_WORK TO COMPLETE_:
The required answer is a copy of each line in the entries below that includes "года".

_ENTRIES SUPPLIED_:

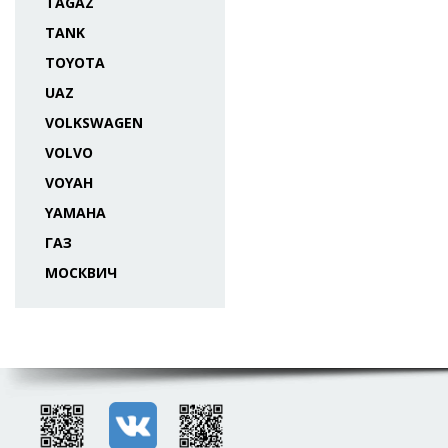
TAGAZ
TANK
TOYOTA
UAZ
VOLKSWAGEN
VOLVO
VOYAH
YAMAHA
ГАЗ
МОСКВИЧ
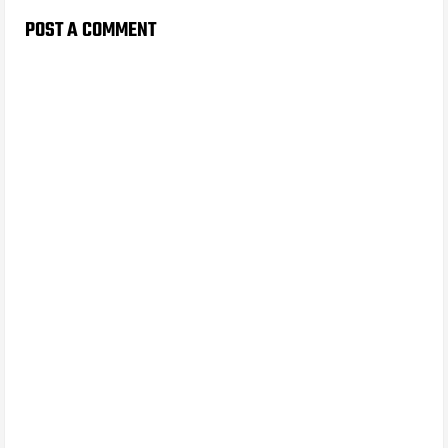
POST A COMMENT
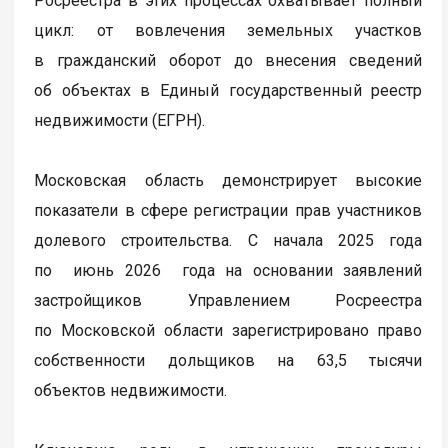
Росреестра в этих процессах охватывает полный
цикл: от вовлечения земельных участков
в гражданский оборот до внесения сведений
об объектах в Единый государственный реестр
недвижимости (ЕГРН).
Московская область демонстрирует высокие
показатели в сфере регистрации прав участников
долевого строительства. С начала 2025 года
по июнь 2026 года на основании заявлений
застройщиков Управлением Росреестра
по Московской области зарегистрировано право
собственности дольщиков на 63,5 тысячи
объектов недвижимости.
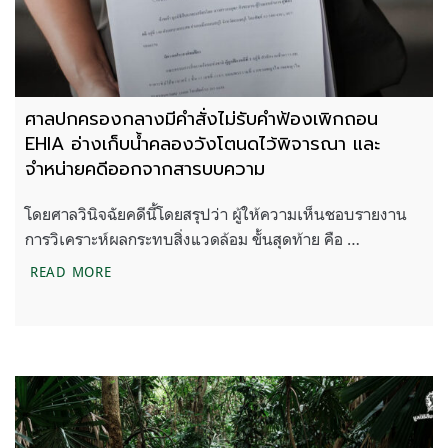
ศาลปกครองกลางมีคำสั่งไม่รับคำฟ้องเพิกถอน
EHIA อ่างเก็บน้ำคลองวังโตนดไว้พิจารณา และ
จำหน่ายคดีออกจากสารบบความ
โดยศาลวินิจฉัยคดีนี้โดยสรุปว่า ผู้ให้ความเห็นชอบรายงาน
การวิเคราะห์ผลกระทบสิ่งแวดล้อม ขั้นสุดท้าย คือ …
ศาลปกครองกลางมีคำสั่งไม่รับคำฟ้องเพิกถอน EHIA 
READ MORE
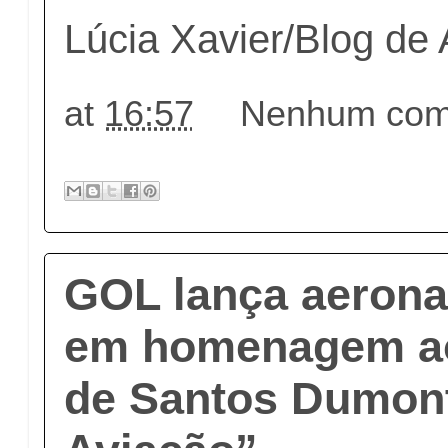
Lúcia Xavier/Blog de
at
16:57
Nenhum come
GOL lança aerona
em homenagem ao
de Santos Dumont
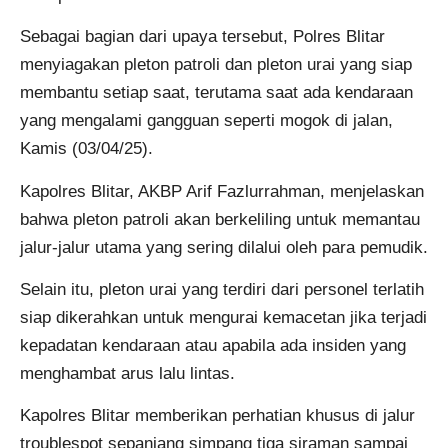
Sebagai bagian dari upaya tersebut, Polres Blitar
menyiagakan pleton patroli dan pleton urai yang siap
membantu setiap saat, terutama saat ada kendaraan
yang mengalami gangguan seperti mogok di jalan,
Kamis (03/04/25).
Kapolres Blitar, AKBP Arif Fazlurrahman, menjelaskan
bahwa pleton patroli akan berkeliling untuk memantau
jalur-jalur utama yang sering dilalui oleh para pemudik.
Selain itu, pleton urai yang terdiri dari personel terlatih
siap dikerahkan untuk mengurai kemacetan jika terjadi
kepadatan kendaraan atau apabila ada insiden yang
menghambat arus lalu lintas.
Kapolres Blitar memberikan perhatian khusus di jalur
troublespot sepanjang simpang tiga siraman sampai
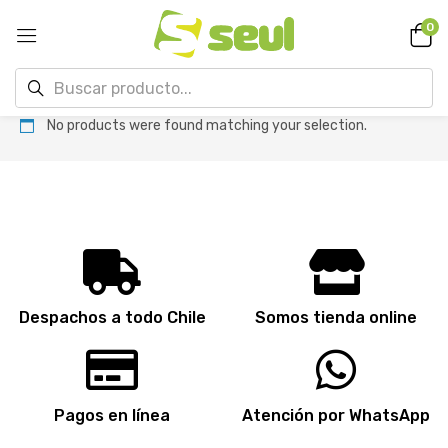
0
No products were found matching your selection.
Despachos a todo Chile
Somos tienda online
Pagos en línea
Atención por WhatsApp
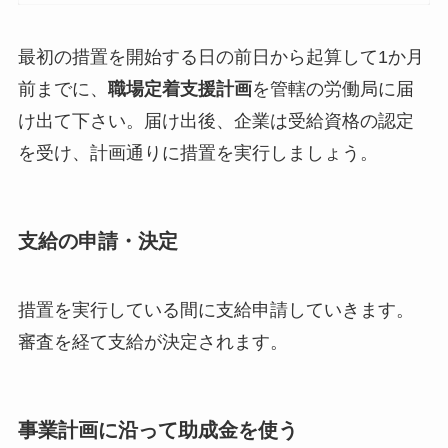
最初の措置を開始する日の前日から起算して1か月
前までに、
職場定着支援計画
を管轄の労働局に届
け出て下さい。届け出後、企業は受給資格の認定
を受け、計画通りに措置を実行しましょう。
支給の申請・決定
措置を実行している間に支給申請していきます。
審査を経て支給が決定されます。
事業計画に沿って助成金を使う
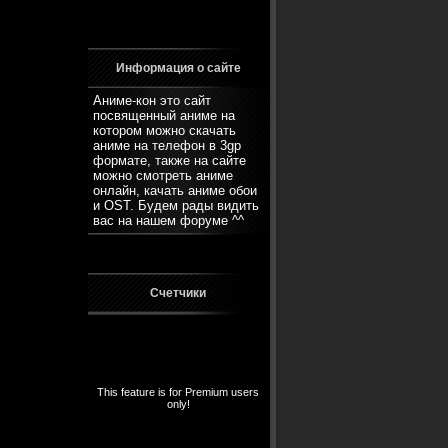
Информация о сайте
Аниме-кон это сайт
посвященный аниме на
котором можно скачать
аниме на телефон в 3gp
формате, также на сайте
можно смотреть аниме
онлайн, качать аниме обои
и OST. Будем рады видить
вас на нашем
форуме
^^
Счетчики
This feature is for Premium users
only!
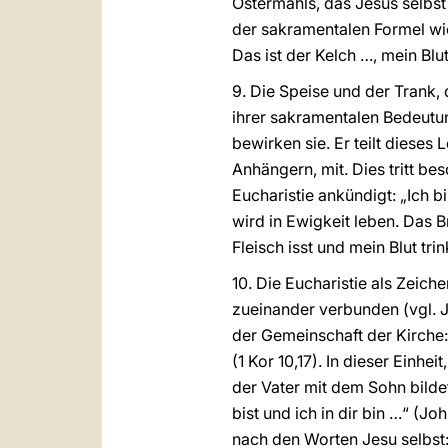
Ostermahls, das Jesus selbst
der sakramentalen Formel wie
Das ist der Kelch …, mein Blu
9. Die Speise und der Trank,
ihrer sakramentalen Bedeutun
bewirken sie. Er teilt diese
Anhängern, mit. Dies tritt b
Eucharistie ankündigt: „Ich 
wird in Ewigkeit leben. Das B
Fleisch isst und mein Blut tr
10. Die Eucharistie als Zeic
zueinander verbunden (vgl. Jo
der Gemeinschaft der Kirche: 
(1 Kor 10,17). In dieser Einhei
der Vater mit dem Sohn bildet
bist und ich in dir bin …“ (Jo
nach den Worten Jesu selbst:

_WORKED SOLUTION_:
долевого строительства. С начала 2025 года
по июнь 2026 года на основании заявлений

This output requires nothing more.